Removing duplicate all-way-combinations while retaining all columns

Question

I need to remove duplicate combinations of two columns (feedID and feedID2) within groups (ID), while keeping a large number of other columns in the data set. All the rows with duplicates should be removed, whether it is A in column 2 and B in column 3 or vice versa. Additionally, I would like to remove all rows where there is for example A in both columns, or where there is an NA in one of the columns. I can not sort the data between columns, i.e. if A is in column nr 2, it should remain in column nr 2.

I know this might come across as a duplicate question, but none of the other answers seem to work with my data set, or asks for the same thing. E.g. Finding unique combinations irrespective of position Removing duplicate combinations in R (irrespective of order)

 test <- data.frame(ID= c("49V", "49V","49V", "49V", "49V", "52V", "52V", "52V"),
                      feedID = c("A1", "A1", "G2", "A1", "G2", "B1", "D1",  "D2" ),
                    feedID2 = c("A1", "G2", "A1", "G2", "NA", "D1", "D2",  "NA" ))

 desiredoutput <- data.frame(ID= c("49V", "52V", "52V"),
                      feedID = c("A1","B1", "D1" ),
                    feedID2 = c("G2", "D1", "D2" ))

the following code does not remove duplicates if in different columns

   test2 <- test [!duplicated(test[,c("ID","feedID", "feedID2")]),]

this code does not do anything at all but throws no error

  test2 <-  test%>% distinct(1,2,3) # where numbers refer to the columns

this code produces an error which for dimnames, not sure what that means. I do not get this with my test data, I am not sure why and cannot reproduce the error...

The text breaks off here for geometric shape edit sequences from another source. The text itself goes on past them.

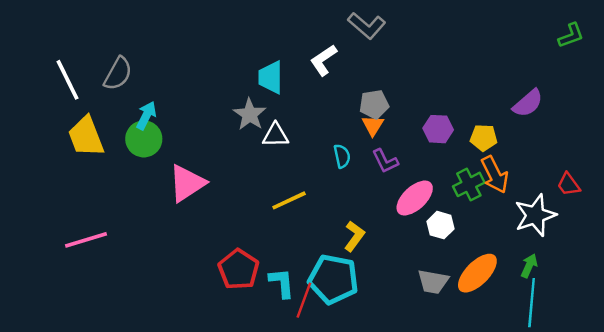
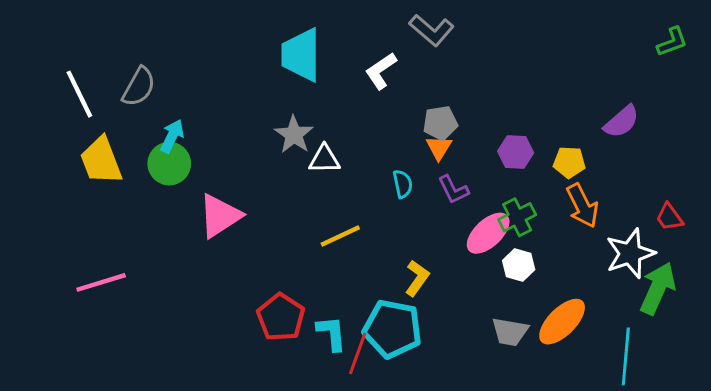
cyan trapezoid: (271, 77) -> (301, 55), moved, size x1.4
green cross: (469, 184) -> (517, 217), moved
green arrow: (529, 266) -> (658, 288), moved, size x1.8

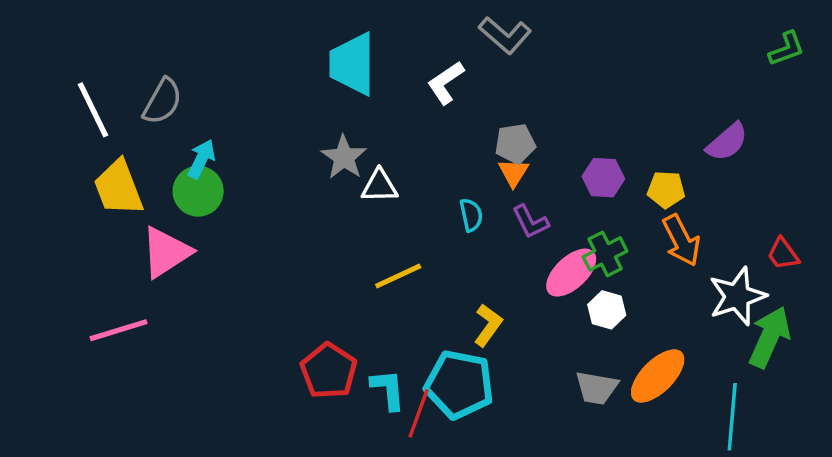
pink triangle: (220, 216) -> (166, 252), moved

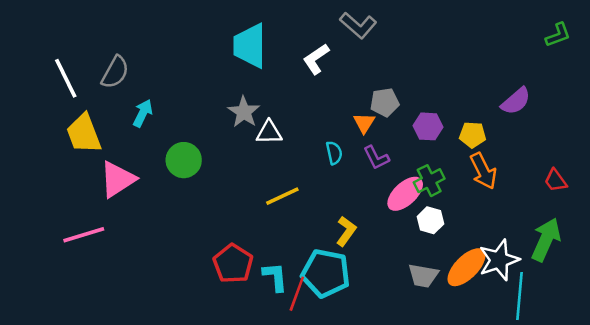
gray pentagon: (515, 144) -> (385, 102), moved
green circle: (198, 191) -> (184, 160), moved
white star: (737, 296) -> (499, 260), moved

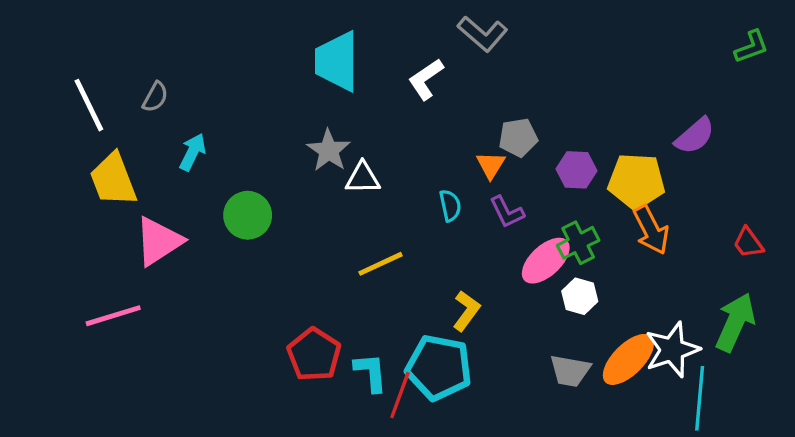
gray semicircle: (115, 72) -> (155, 97), size x0.7
yellow pentagon: (473, 135) -> (636, 181), size x1.6

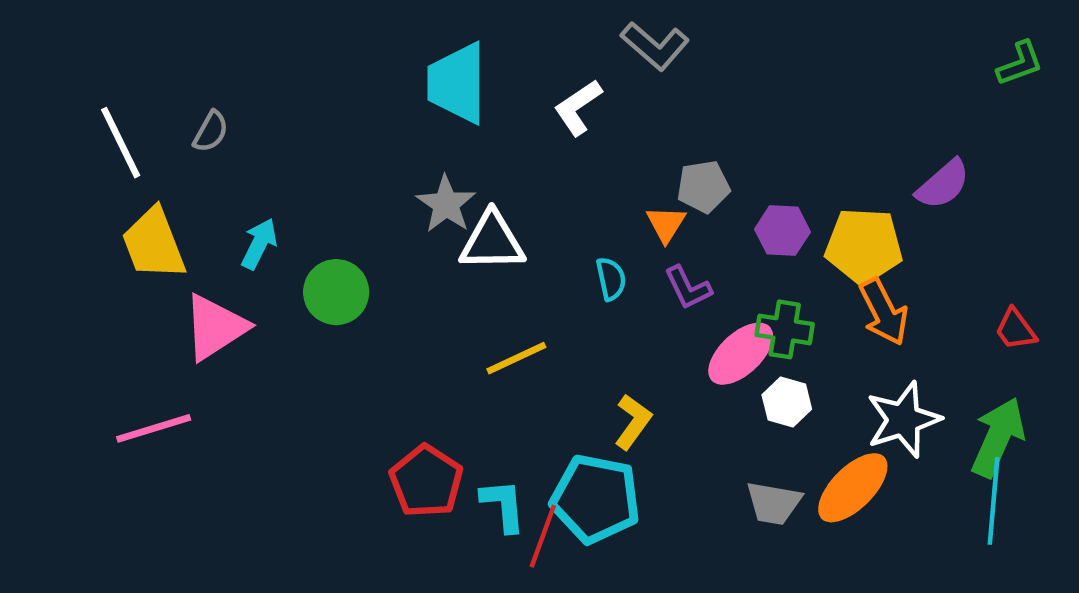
cyan arrow: (193, 152) -> (259, 244), moved
white triangle: (363, 178) -> (492, 242), size x1.4
green cross: (578, 243) -> (785, 329), turned 36
white star: (672, 350) -> (903, 420), moved
cyan line: (700, 398) -> (994, 501), moved

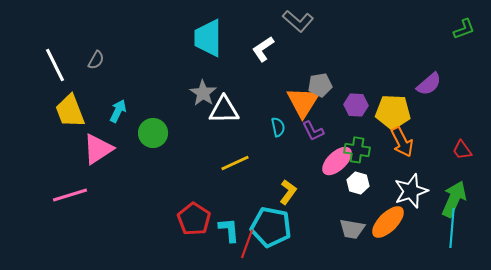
orange triangle: (666, 224) -> (303, 102), size x1.8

  indx <- !duplicated(t(apply(test, 1, sort))) # finds non - duplicates in sorted rows
   test[indx, ]

Any ideas?

I don't understand what you want to do with the `ID` column. — Andrew Brēza, Jul 18 '17 at 12:51
Unique only keeps the selected columns, I need to keep them all (47!). @cephalopod — Lisarv, Jul 18 '17 at 12:55
For each ID, I need to remove the duplicates. So if both ID 1 and 2 had the same combination of feedIDs, that would not count as a duplicate. Only within each ID can I remove duplicates. @AndrewBrēza — Lisarv, Jul 18 '17 at 12:55
@Lisarv Ok, `nest` then use `unique` and `unnest` should do the job.....an example of `nest` https://stackoverflow.com/questions/44363535/how-to-create-a-list-of-list-and-then-perform-a-vectorised-function-over-it — cephalopod, Jul 18 '17 at 12:59

CPak · Answer 1 · 2017-07-18T13:57:54.537

1

Your data again, but with "NA" changed to NA and stringsAsFactors=F

test <- data.frame(ID= c("49V", "49V","49V", "49V", "49V", "52V", "52V", "52V"),
                   feedID = c("A1", "A1", "G2", "A1", "G2", "B1", "D1",  "D2" ),
                   feedID2 = c("A1", "G2", "A1", "G2", NA, "D1", "D2",  NA ),
                   stringsAsFactors=F)

 library(dplyr)
 test %>% 
  filter(complete.cases(.)) %>%             # Remove rows with NA
  rowwise() %>%                             # Perform next step by row
  mutate(dup=paste0(sort(c(feedID,feedID2)),collapse="")) %>%   # Sort and combine feedID and feedID2
  ungroup() %>%
  group_by(ID) %>%                             # Remove rowwise grouping
  mutate(dup=duplicated(dup)) %>%           # Find duplicated feedID:feedID2 pairs
  filter(dup==F) %>%                        # Remove duplicated pairs
  filter(!(feedID==feedID2)) %>%            # Remove where feedID == feedID2
  select(-dup)                              # Remove dummy column


     ID feedID feedID2
1   49V     A1      G2
2   52V     B1      D1
3   52V     D1      D2

If you only want to look for NA in feedID & feedID2

replace filter(complete.cases(.)) with filter(!is.na(feedID) & !is.na(feedID2))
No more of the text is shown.